She dragged him through into the court. She had the strength of a jinni. Her clutch rent his clothing, which had been ragged enough before. Yet he dared not offer resistance lest, at touch of her, desire should master him.

A second voice of woe assailed his ears. It came from the shadowed side of the yard, from out a vault, of which the door stood open.

“Go in! Look!” shrieked his conductor, dragging him to that doorway.

Zeyd strove after the superior smile of one who humors a madwoman, but his look changed quickly to horror and his hands flew up. There, within, upon a low couch, lay the form of Ismaìl the doorkeeper, stiff in death, the face fixed in a travesty of its wonted kindly grin. The brow seemed to have shrunk away from beneath the turban, the cheeks had sunken; the white beard seemed a growth independent of the chin it fastened on. It was no longer the man, simple yet so wise, whom Zeyd had known and revered, but something derisive, harsh, and terrible, a menace and a curse.

Beside the corpse lay Fatmeh on her face, weeping bitterly. The girl who had admitted Zeyd pushed past him and kicked the prostrate one again and again, then, kneeling, beat and pinched her unmercifully, screaming:

“Weep! Weep! By the Gospel, I will make thee weep, O cause of misfortune to the house that sheltered thee. Foul daughter of a Muslim, weep louder, louder! Oh, if all you Muslimûn were made on the pattern of him who lies there, then earth would be a different place! Cease not to weep, lest I tear thy eyes.”

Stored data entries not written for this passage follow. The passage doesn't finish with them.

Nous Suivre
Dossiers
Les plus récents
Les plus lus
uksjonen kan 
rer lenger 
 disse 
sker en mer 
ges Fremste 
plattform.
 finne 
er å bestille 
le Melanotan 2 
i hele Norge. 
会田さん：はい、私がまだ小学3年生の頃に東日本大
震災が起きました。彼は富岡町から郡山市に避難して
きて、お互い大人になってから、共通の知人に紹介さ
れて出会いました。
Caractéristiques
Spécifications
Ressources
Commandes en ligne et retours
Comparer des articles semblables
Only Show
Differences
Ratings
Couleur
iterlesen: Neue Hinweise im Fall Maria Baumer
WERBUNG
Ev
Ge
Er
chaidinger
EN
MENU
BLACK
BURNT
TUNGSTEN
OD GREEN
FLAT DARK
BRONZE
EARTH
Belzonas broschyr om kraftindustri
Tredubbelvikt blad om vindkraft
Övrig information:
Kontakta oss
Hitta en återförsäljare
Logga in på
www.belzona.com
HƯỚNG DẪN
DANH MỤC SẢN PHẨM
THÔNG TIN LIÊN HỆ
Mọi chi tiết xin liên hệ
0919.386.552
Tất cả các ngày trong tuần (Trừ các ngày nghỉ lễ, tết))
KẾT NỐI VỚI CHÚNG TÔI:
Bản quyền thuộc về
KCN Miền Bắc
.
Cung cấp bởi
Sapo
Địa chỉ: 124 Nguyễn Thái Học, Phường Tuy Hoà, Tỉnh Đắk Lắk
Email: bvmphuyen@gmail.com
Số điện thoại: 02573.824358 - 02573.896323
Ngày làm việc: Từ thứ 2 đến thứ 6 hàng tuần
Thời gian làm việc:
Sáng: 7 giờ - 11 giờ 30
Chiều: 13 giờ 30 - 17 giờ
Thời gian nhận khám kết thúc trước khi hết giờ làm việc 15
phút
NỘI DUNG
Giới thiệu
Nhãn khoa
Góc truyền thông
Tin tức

In the frenzy of her spite, she had forgotten Zeyd. When he flung her back by main force, she looked on him with blind eyes a moment. Then with the hiss of an angry serpent she strove to scratch his eyes, spitting venomously.

“May Allah blind and maim thee! All shall die—thou and thy wicked sheykh, and this woman, and, the rest of you—all—all! My lord went to the consul—the consul, hear you? And the end of all of you is concerted, if not accomplished.... Ah, devil! What wouldst thou? Let go; let go, I say! O Allah! O Blessed Lord!”

Anger had driven from Zeyd’s mind every thought of goodness. He saw only the charms of the woman, remembered only her brutality to Fatmeh, and the affronts she had put upon himself. With clenched teeth and blazing eyes, he was working to master her when the voice of the Frank called without. In the same minute she ceased struggling and he let go.